Il faut dire qu’environ la moitié des maisons du domaine étaient des résidences secondaires. Elles n’étaient donc habitées qu’en période estivale. Ce qui aurait pu sembler un inconvénient le reste de l’année, lorsque l’euphorie de l’été retombait et que les lieux se dépeuplaient, était en fait vécu comme une bénédiction par les riverains permanents. Une fois les estivants rentrés chez eux, le calme revenait. Les habitants « à l’année », tel qu’ils s’appelaient eux-mêmes, se connaissaient tous plus ou moins et se côtoyaient. Une vraie vie de village, avec ses bons et ses mauvais côtés.

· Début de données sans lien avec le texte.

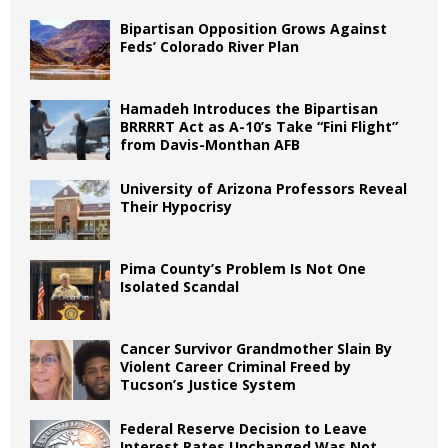
Bipartisan Opposition Grows Against
Feds’ Colorado River Plan
Hamadeh Introduces the Bipartisan
BRRRRT Act as A-10’s Take “Fini Flight”
from Davis-Monthan AFB
University of Arizona Professors Reveal
Their Hypocrisy
Pima County’s Problem Is Not One
Isolated Scandal
Cancer Survivor Grandmother Slain By
Violent Career Criminal Freed by
Tucson’s Justice System
Federal Reserve Decision to Leave
Interest Rates Unchanged Was Not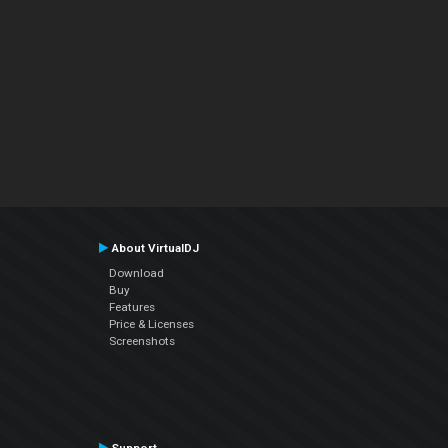
About VirtualDJ
Download
Buy
Features
Price & Licenses
Screenshots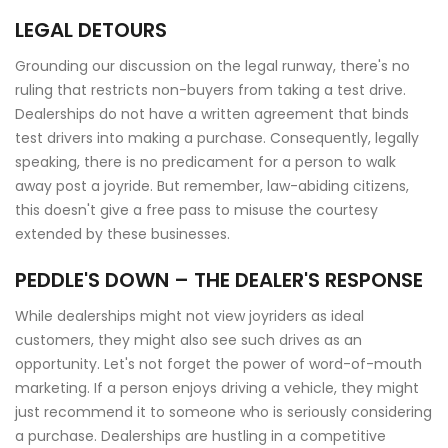
LEGAL DETOURS
Grounding our discussion on the legal runway, there's no
ruling that restricts non-buyers from taking a test drive.
Dealerships do not have a written agreement that binds
test drivers into making a purchase. Consequently, legally
speaking, there is no predicament for a person to walk
away post a joyride. But remember, law-abiding citizens,
this doesn't give a free pass to misuse the courtesy
extended by these businesses.
PEDDLE'S DOWN – THE DEALER'S RESPONSE
While dealerships might not view joyriders as ideal
customers, they might also see such drives as an
opportunity. Let's not forget the power of word-of-mouth
marketing. If a person enjoys driving a vehicle, they might
just recommend it to someone who is seriously considering
a purchase. Dealerships are hustling in a competitive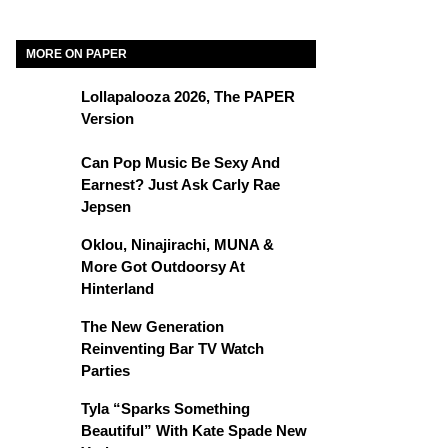
MORE ON PAPER
Lollapalooza 2026, The PAPER
Version
Can Pop Music Be Sexy And
Earnest? Just Ask Carly Rae
Jepsen
Oklou, Ninajirachi, MUNA &
More Got Outdoorsy At
Hinterland
The New Generation
Reinventing Bar TV Watch
Parties
Tyla “Sparks Something
Beautiful” With Kate Spade New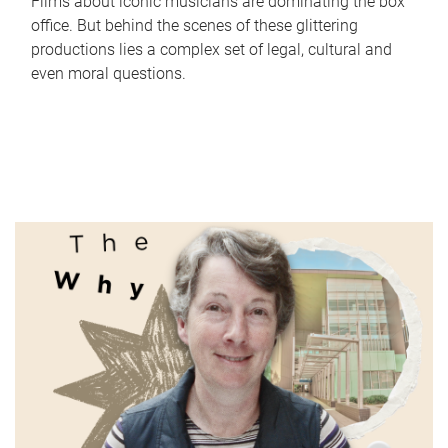
Films about iconic musicians are dominating the box
office. But behind the scenes of these glittering
productions lies a complex set of legal, cultural and
even moral questions.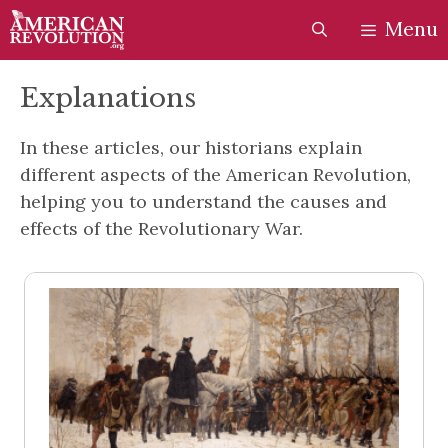
Skip
Skip
Menu
to
to
content
content
Explanations
In these articles, our historians explain
different aspects of the American Revolution,
helping you to understand the causes and
effects of the Revolutionary War.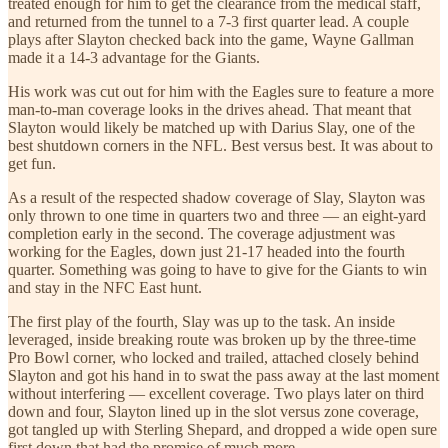
treated enough for him to get the clearance from the medical staff,
and returned from the tunnel to a 7-3 first quarter lead. A couple
plays after Slayton checked back into the game, Wayne Gallman
made it a 14-3 advantage for the Giants.
His work was cut out for him with the Eagles sure to feature a more
man-to-man coverage looks in the drives ahead. That meant that
Slayton would likely be matched up with Darius Slay, one of the
best shutdown corners in the NFL. Best versus best. It was about to
get fun.
As a result of the respected shadow coverage of Slay, Slayton was
only thrown to one time in quarters two and three — an eight-yard
completion early in the second. The coverage adjustment was
working for the Eagles, down just 21-17 headed into the fourth
quarter. Something was going to have to give for the Giants to win
and stay in the NFC East hunt.
The first play of the fourth, Slay was up to the task. An inside
leveraged, inside breaking route was broken up by the three-time
Pro Bowl corner, who locked and trailed, attached closely behind
Slayton and got his hand in to swat the pass away at the last moment
without interfering — excellent coverage. Two plays later on third
down and four, Slayton lined up in the slot versus zone coverage,
got tangled up with Sterling Shepard, and dropped a wide open sure
first down that had the promise of much more.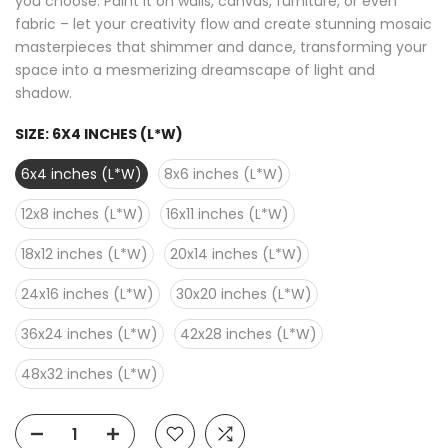
you choose. Paint it on walls, canvas, furniture, or even
fabric – let your creativity flow and create stunning mosaic
masterpieces that shimmer and dance, transforming your
space into a mesmerizing dreamscape of light and
shadow.
SIZE:
6X4 INCHES (L*W)
6x4 inches (L*W)
8x6 inches (L*W)
12x8 inches (L*W)
16x11 inches (L*W)
18x12 inches (L*W)
20x14 inches (L*W)
24x16 inches (L*W)
30x20 inches (L*W)
36x24 inches (L*W)
42x28 inches (L*W)
48x32 inches (L*W)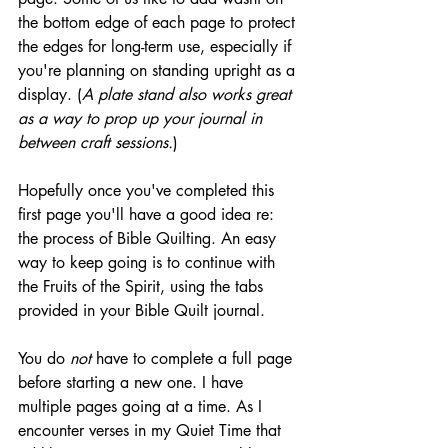
the bottom edge of each page to protect 
the edges for long-term use, especially if 
you're planning on standing upright as a 
display. (
A plate stand also works great 
as a way to prop up your journal in 
between craft sessions.
)
Hopefully once you've completed this 
first page you'll have a good idea re: 
the process of Bible Quilting. An easy 
way to keep going is to continue with 
the Fruits of the Spirit, using the tabs 
provided in your Bible Quilt journal. 
You do 
not
 have to complete a full page 
before starting a new one. I have 
multiple pages going at a time. As I 
encounter verses in my Quiet Time that 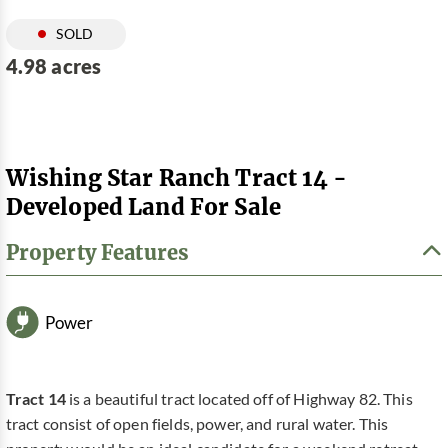
SOLD
4.98 acres
Wishing Star Ranch Tract 14 -
Developed Land For Sale
Property Features
Power
Tract 14
is a beautiful tract located off of Highway 82. This
tract consist of open fields, power, and rural water. This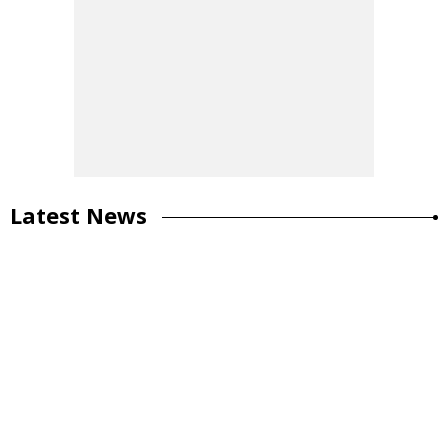
Latest News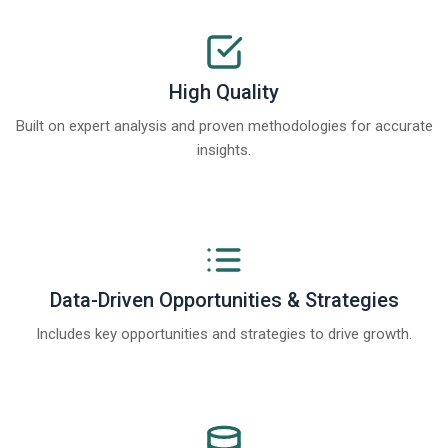
High Quality
Built on expert analysis and proven methodologies for accurate
insights.
Data-Driven Opportunities & Strategies
Includes key opportunities and strategies to drive growth.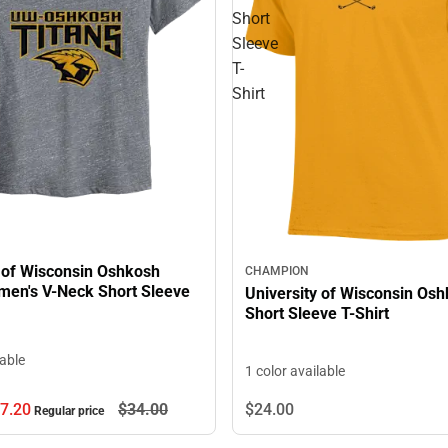
Short
Sleeve
T-
Shirt
y of Wisconsin Oshkosh
CHAMPION
men's V-Neck Short Sleeve
University of Wisconsin Osh
Short Sleeve T-Shirt
lable
1 color available
7.
20
$34.
00
$24.
00
Regular price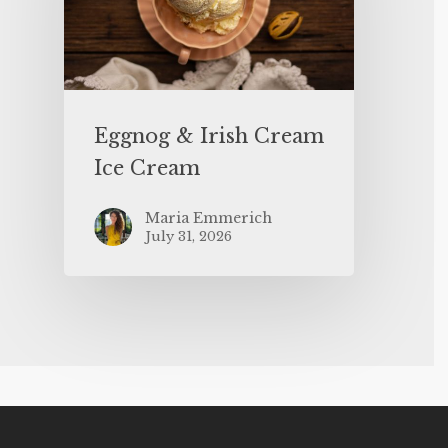
Eggnog & Irish Cream
Ice Cream
Maria Emmerich
July 31, 2026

La tranquillité que suggérait ce cadre enchanteur était cependant toute relative. Depuis quelques semaines maintenant, les voisins se saluaient de loin, les amis semblaient s’éviter et la Gargote était bien moins fréquentée qu’elle aurait dû l’être en cette fin septembre chaude et ensoleillée. Les habitants du domaine étaient aux abois. Un corbeau était à l’œuvre. 


Tous les trois ou quatre jours, un feuillet de papier jaune pâle était déposé dans chaque boîte aux lettres durant la nuit. Les plus sombres aspects de la vie intime des uns et des autres étaient ainsi dévoilés. La curiosité morbide, qui ressurgissait du plus profond de chacun dans ce genre de situation, amenait les résidents à s’interroger, non pas sur l’identité de l’odieux dénonciateur, mais sur celle de sa prochaine victime.


Nombreux étaient déjà ceux qui avaient fait les frais de ces pamphlets. Jamais aucune preuve n’était apportée à ces affirmations et, la plupart du temps, les individus qu’elles visaient criaient à la calomnie et au mensonge. Toutefois, le doute s’insinuait ; perfide, inévitable et destructeur.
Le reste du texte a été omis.